Re: [PHP-DEV] JIT (was RE: [PHP-DEV] Coercive Scalar Type Hints RFC)

Stanislav Malyshev Sun, 22 Feb 2015 18:30:06 -0800

Hi!

> It rejects code because doing code generation on the dynamic case is
> significantly harder and more resource intensive. Could that be built
> in? Sure. But it's a very significant difference from generating the
> static code.


I can appreciate that. Dynamic typing is hard to translate into
statically typed code efficiently. But I don't see how that is related
to PHP having strict types - surely even strict types do not make PHP
statically typed, in fact, I don't see how they improve much - so far
you've shown me code examples that you compiler *wouldn't* handle. I
don't see not being able to handle code is an advantage. Could I see
examples of code that strict model *can* handle and that work better in
that model?

> And even if we generated native code for the dynamic code, it would
> still need variants, and hence ZPP at runtime. Hence the static code
> has a significant performance benefit in that we can indeed bypass
> type checks as shown in the PECL example a few messages up (more than
> a few).

I don't see how you can bypass type checks unless you know the variable
types at the time of the call, from some external source or some
information you collected about the code. If you know that, you could as
well generate the same check-less code for weak/dynamic model.

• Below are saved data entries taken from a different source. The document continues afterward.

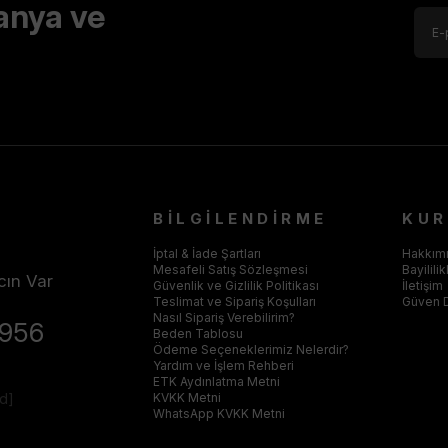
anya ve
BİLGİLENDİRME
KU
İptal & İade Şartları
Hakkım
Mesafeli Satış Sözleşmesi
Bayilili
cın Var
Güvenlik ve Gizlilik Politikası
İletişim
Teslimat ve Sipariş Koşulları
Güven 
Nasıl Sipariş Verebilirim?
4956
Beden Tablosu
Ödeme Seçeneklerimiz Nelerdir?
Yardım ve İşlem Rehberi
ETK Aydınlatma Metni
ed]
KVKK Metni
WhatsApp KVKK Metni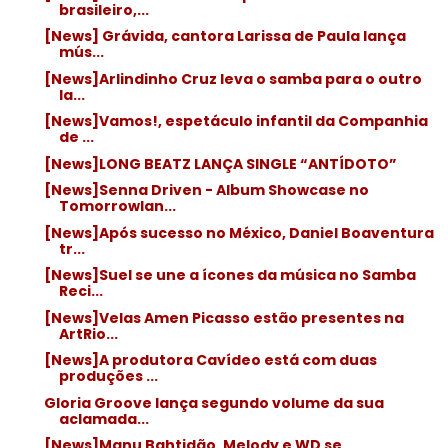
brasileiro,...
[News] Grávida, cantora Larissa de Paula lança
mús...
[News]Arlindinho Cruz leva o samba para o outro
la...
[News]Vamos!, espetáculo infantil da Companhia
de ...
[News]LONG BEATZ LANÇA SINGLE “ANTÍDOTO”
[News]Senna Driven - Album Showcase no
Tomorrowlan...
[News]Após sucesso no México, Daniel Boaventura
tr...
[News]Suel se une a ícones da música no Samba
Reci...
[News]Velas Amen Picasso estão presentes na
ArtRio...
[News]A produtora Cavídeo está com duas
produções ...
Gloria Groove lança segundo volume da sua
aclamada...
[News]Manu Bahtidão, Melody e WD se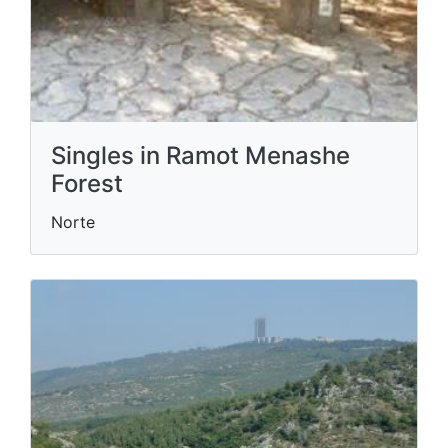
Singles in Ramot Menashe
Forest
Norte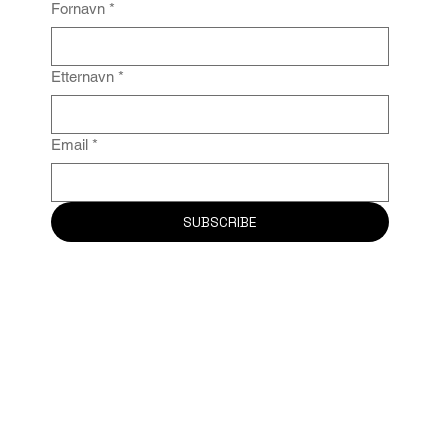
Fornavn
*
Etternavn
*
Email
*
SUBSCRIBE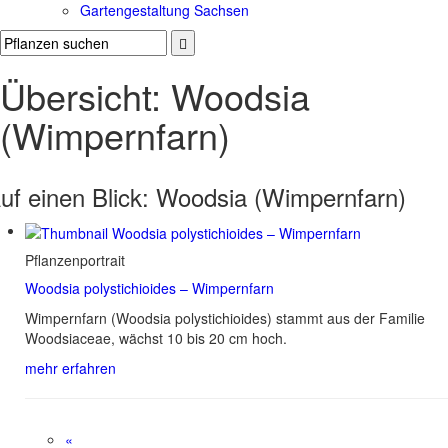
Gartengestaltung Sachsen
Übersicht: Woodsia
(Wimpernfarn)
uf einen Blick:
Woodsia (Wimpernfarn)
Pflanzenportrait
Woodsia polystichioides – Wimpernfarn
Wimpernfarn (Woodsia polystichioides) stammt aus der Familie
Woodsiaceae, wächst 10 bis 20 cm hoch.
mehr erfahren
«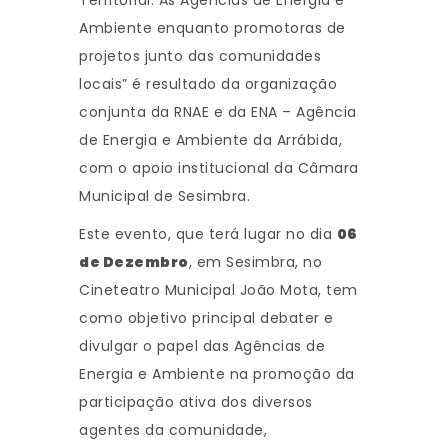
Territorial: As Agências de Energia e
Ambiente enquanto promotoras de
projetos junto das comunidades
locais” é resultado da organização
conjunta da RNAE e da ENA – Agência
de Energia e Ambiente da Arrábida,
com o apoio institucional da Câmara
Municipal de Sesimbra.
Este evento, que terá lugar no dia
06
de Dezembro
, em Sesimbra, no
Cineteatro Municipal João Mota, tem
como objetivo principal debater e
divulgar o papel das Agências de
Energia e Ambiente na promoção da
participação ativa dos diversos
agentes da comunidade,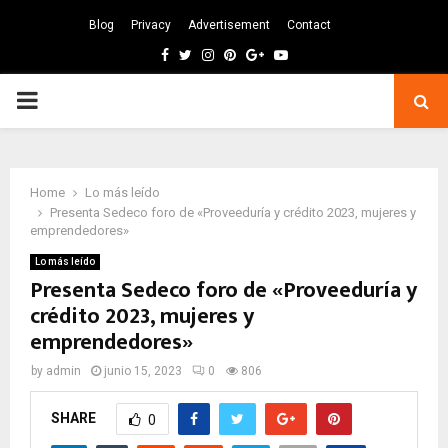
Blog
Privacy
Advertisement
Contact
Facebook
Twitter
Instagram
Pinterest
Google
Youtube
PRIMARY
MENU
Home
Lo más leído
Presenta Sedeco foro de «Proveeduría y crédito 2023, mujeres y
emprendedores»
Lo más leído
Presenta Sedeco foro de «Proveeduría y
crédito 2023, mujeres y
emprendedores»
by
admin
junio 15, 2023
0
806
SHARE
0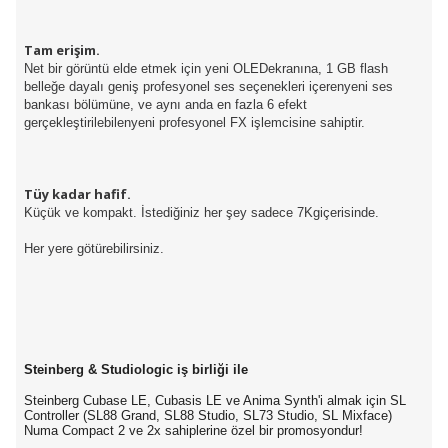
Tam erişim.
Net bir görüntü elde etmek için yeni OLEDekranına, 1 GB flash
belleğe dayalı geniş profesyonel ses seçenekleri içerenyeni ses
bankası bölümüne, ve aynı anda en fazla 6 efekt
gerçekleştirilebilenyeni profesyonel FX işlemcisine sahiptir.
Tüy kadar hafif.
Küçük ve kompakt. İstediğiniz her şey sadece 7Kgiçerisinde.
Her yere götürebilirsiniz.
Steinberg & Studiologic iş birliği ile
Steinberg Cubase LE, Cubasis LE ve Anima Synth'i almak için SL
Controller (SL88 Grand, SL88 Studio, SL73 Studio, SL Mixface)
Numa Compact 2 ve 2x sahiplerine özel bir promosyondur!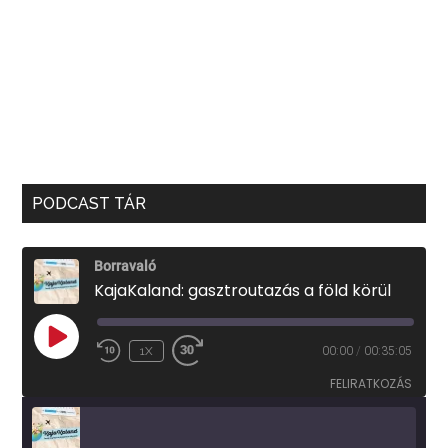
PODCAST TÁR
Borravaló
KajaKaland: gasztroutazás a föld körül
PLAY
1X
00:00
/
00:35:05
EPISODE
FELIRATKOZÁS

> Passing a float to an integer parameter would result in a runtime
> E_RECOVERABLE_ERROR if the float has "dataloss".
> 
> So in the case I cited: foo($someint / 2), that will generate an
> E_RECOVERABLE_ERROR in Zeev's proposal, as well as in the static
> typing mode of mine.

It sounds like you've missed the part of my reply where I was saying
that I am considering the case of even numbers.

>>> With coercive typing as proposed in Ze'ev's RFC, that would need to
>>> happen anyway. In both proposals that would generate a runtime error.
>>
>> No, it wouldn't need to happen since no-DL conversion is allowed.
> 
> Sure it would. 3/2 is 1.5. Which would fatal if I passed it to
> foo(int) under Zeev's RFC. Because of data loss.

Again, you seem to miss the part where I said that we're considering a
non-DL case. For DL case, both behave the same so there's indeed no
difference (while you claimed there's some advantage for strict model?)

> This very particular case, yes, because of the simplicity of the types
> involved. But with strict typing you only need to look at 1 success
> case, but with coercive typing you need to look at many more.

I do not see why you can ignore the fact that your assumptions about the
variable types could be wrong with strict typing. PHP is not a static
typed language, so unless you can prove definitely that the variable
absolutely can not be anything other than the prescribed type (prior to
the call), you still need to have code that accounts for the other
possibility. If you can, however, prove that, both strict and dynamic
typing would behave exactly the same!
You could, of course, build your static analyzer in a way that would
reject every code where it can not prove all types - however I hope you
understand it is not an option for PHP core?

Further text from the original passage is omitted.